In any case, a constraint of my exercise was to compare a hand-written inference implementation to existing inference engines (calm/llama.cpp) which both use FP16 for weight and KV cache quantization by default rather than BF16, so a BF16 backend will be an interesting addition but not so relevant to the blog post.

Yes, we can totally use cuBLAS, and it's likely what I'd go with in a production implementation for any kernels which I wasn't planning on fusing, but as mentioned in the post, defeats the point of the exercise and usually less fun than doing things from scratch. That said, I do plan on exploring for myself at some point what kind of gain I could get from switching existing hand-rolled ops to cuBLAS/cuDNN (and then trying to match that).

Thanks for linking your prefill code with GEMMs! Actually, your code looks pretty readable and well-annotated. It'll be cool digging in as your CPU backend seems better developed than mine. Cool observation about how using batched-GEMM instead of GEMV speeds things up in the single-batch forward() function. I am curious about your intuition behind the reduction in memory bandwidth ("if multiple cores read the same locations in xb..."). Is this about how xb might be kept in the L3 cache which is shared between cores in Zen 3? I wonder if you could validate this idea by adapting your handwritten matmul() function to operate on 2 matrices and outputs at the same time.


+1, rounding f32 to bf16 is helpful. For the other direction, the approach we take in Highway/gemma.cpp is to load a full vector of bf16, then shift/AND to isolate the odd/even elements and convert to float. These can execute two per cycle, whereas promoting 16->32 bit is often just one per cycle (though a different port than FMA).


I plan to write my own GEMM implementations so I can do kernel fusion. I am using GEMM implementations from Nvidia and Intel until I have my own performant substitutes. So far, my initial attempts at writing my own GEMM implementations have not been performance competitive. Intel and Nvidia use tiling algorithms. I know (unintentionally) from profiling that Intel is doing a memcpy trick that is presumably similar to the one described here:

https://youtu.be/vPhG9KSxguM

It is also presumably similar to the packing technique mentioned here:

https://salykova.github.io/matmul-cpu

As for the annotations, some might be outdated. Much like the GPU version, I had published the CPU version at the request of another OSS developer and before I had reached the point where I would make a cleanup pass to address any stale/obsolete/missing comments. I made some effort to have good comments for my own benefit during the current stage of development, but I was not disciplined enough to make a cleanup pass unnecessary. That is partly why I claimed it is messy. I am happy to hear that they look good even before I have done a cleanup pass.

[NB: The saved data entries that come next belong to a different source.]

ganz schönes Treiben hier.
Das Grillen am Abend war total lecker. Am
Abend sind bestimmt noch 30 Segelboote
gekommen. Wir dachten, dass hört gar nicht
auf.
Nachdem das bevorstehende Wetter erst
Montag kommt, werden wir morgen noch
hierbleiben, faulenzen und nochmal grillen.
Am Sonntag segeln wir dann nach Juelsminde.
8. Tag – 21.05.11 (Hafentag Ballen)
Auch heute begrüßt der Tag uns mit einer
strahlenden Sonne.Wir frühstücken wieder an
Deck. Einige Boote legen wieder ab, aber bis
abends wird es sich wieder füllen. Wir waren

As for xb being in L3, that is part of it. I suspect that Intel has multiple threads doing “tiles” from both GEMM (GEMV in GEMM) operations in parallel and the reads and prefetches on xb are being coalesced by L3 cache. I also had the idea of adapting my handwritten matmul to operate on 2 outputs at the same time, and even tried it, but it did not work. At the time, I had thought this was sue to register spilling occurred because I ran out of ymm registers on Zen 3. Presumably, this experiment could be attempted on Zen 4 using the additional ymm registers that AVX-512 gives to AVX2.

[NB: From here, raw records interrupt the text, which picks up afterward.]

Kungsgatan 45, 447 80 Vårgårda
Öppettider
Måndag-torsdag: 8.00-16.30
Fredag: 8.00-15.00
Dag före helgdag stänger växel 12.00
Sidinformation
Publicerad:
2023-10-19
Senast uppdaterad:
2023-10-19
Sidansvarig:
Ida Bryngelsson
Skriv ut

However, two further thoughts occurred to me while writing this response. The first is that this experiment could be done on Zen 3 by doing do 6 rows at a time per matrix instead of 8. The second is that this will be throwing a larger number of parallel linear accesses at the core’s memory prefetcher than what I suspect Intel does, so this might fail to work even if the underlying idea about how Intel is getting better performance is accurate. Honestly, I had been surprised to see Zen 3 handle 9 linear accesses per loop iteration, as I had felt that doing 9 (8 rows + xb) had already been asking too much, but to my happy surprise, it was not.

Right now, some GPU-based experiments are at the top of my mental to do list. I will likely circle back to the CPU side to try to understand how to get this performance from my own GEMM/GEMV kernels at some point after doing them.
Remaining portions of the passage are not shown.